Still, experts caution that such efforts cannot replace systematic support.
Barakat said NGOs have become the primary players on the ground as the Palestinian Authority faces a financial crisis. “International, national and UN agencies are offering support, but often without a sustainability approach,” he said.
Because long-term projects such as permanent farm roads, new wells or durable infrastructure are often blocked, aid is usually limited to short-term supplies — tools, fodder, and mobile or plastic water tanks that can be removed if demolition orders or settler attacks occur.
Institutional barriers add another layer. Mardi said NGOs and security institutions “face major hurdles when trying to help, and military security claims often shut down discussion.”
Still, she said, “many farmers are motivated to return because the land is theirs, it provides for their families, and there are few alternatives.” While some have given up, others continue to risk their lives to feed their children.
Barakat observed that younger generations, who are finding work in Israel or settlements increasingly unsustainable, are also turning to farming.
“Casual day labor in cities is irregular, and many government employees are not receiving salaries,” he said. “For many families, farming is the only source of income after other options collapsed.”
That return to the land, some argue, is more than economic. Some even see farming now as a form of resistance and a shield against land confiscation, Barakat said.
Abu Saif agrees.
“When our people in Gaza are subjected to a documented genocide and the West Bank faces an unprecedented campaign of ethnic cleansing, farming is no longer only an economic or social activity — it has become an existential national act, tied to our right to land and survival.
“Initiatives like Peasant Seed Producers re-engage young people with seeds and soil, while new urban farming projects in cities like Jenin and Bethlehem prove that agriculture is not confined to rural areas — it is part of a larger project of sovereignty, even inside urban spaces.”

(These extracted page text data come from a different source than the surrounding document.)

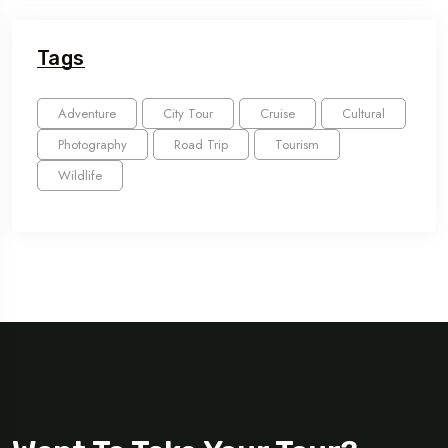
Tags
Adventure
City Tour
Cruise
Cultural
Photography
Road Trip
Tourism
Wildlife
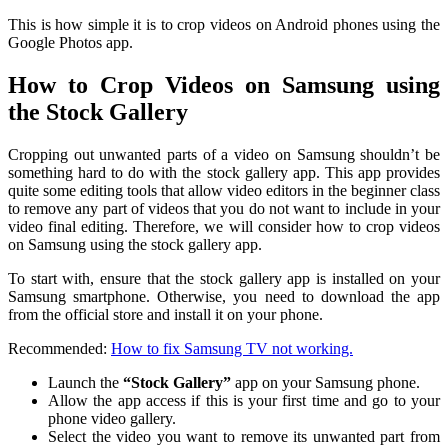
This is how simple it is to crop videos on Android phones using the
Google Photos app.
How to Crop Videos on Samsung using
the Stock Gallery
Cropping out unwanted parts of a video on Samsung shouldn’t be
something hard to do with the stock gallery app. This app provides
quite some editing tools that allow video editors in the beginner class
to remove any part of videos that you do not want to include in your
video final editing. Therefore, we will consider how to crop videos
on Samsung using the stock gallery app.
To start with, ensure that the stock gallery app is installed on your
Samsung smartphone. Otherwise, you need to download the app
from the official store and install it on your phone.
Recommended:
How to fix Samsung TV not working.
Launch the
“Stock Gallery”
app on your Samsung phone.
Allow the app access if this is your first time and go to your
phone video gallery.
Select the video you want to remove its unwanted part from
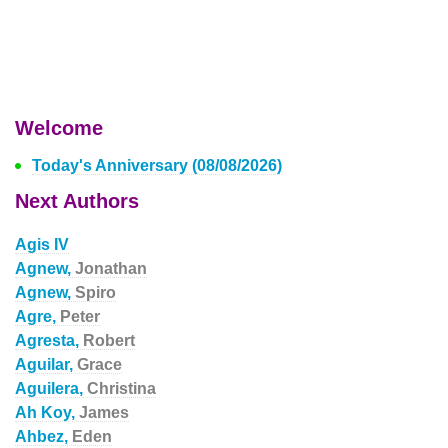
Welcome
Today's Anniversary (08/08/2026)
Next Authors
Agis IV
Agnew,
Jonathan
Agnew,
Spiro
Agre,
Peter
Agresta,
Robert
Aguilar,
Grace
Aguilera,
Christina
Ah Koy,
James
Ahbez,
Eden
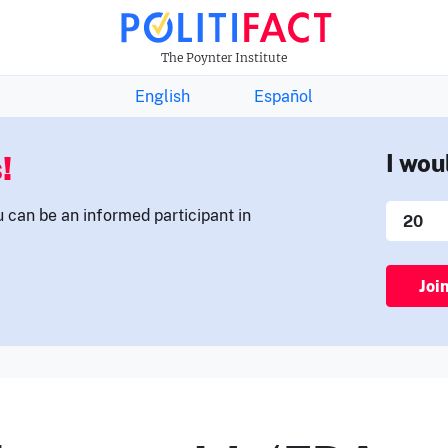
THE FACTS NEWSLETTER
The Poynter Institute
English
Español
!
I wou
u can be an informed participant in
Joi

For Palestinians, Abu Saif says farming is about identity as much as livelihood. “Despite the possibility of destruction tomorrow, the farmer continues to plant an olive tree as a declaration of presence,” he said.
“After their crops are torched, we have seen farmers return the next day to replant. Families haul water across long distances to irrigate a few dunums in the Jordan Valley — not for profit, but to affirm their right to remain.
“Land is the last anchor of a people under assault. Defending it through cultivation is a form of national struggle.”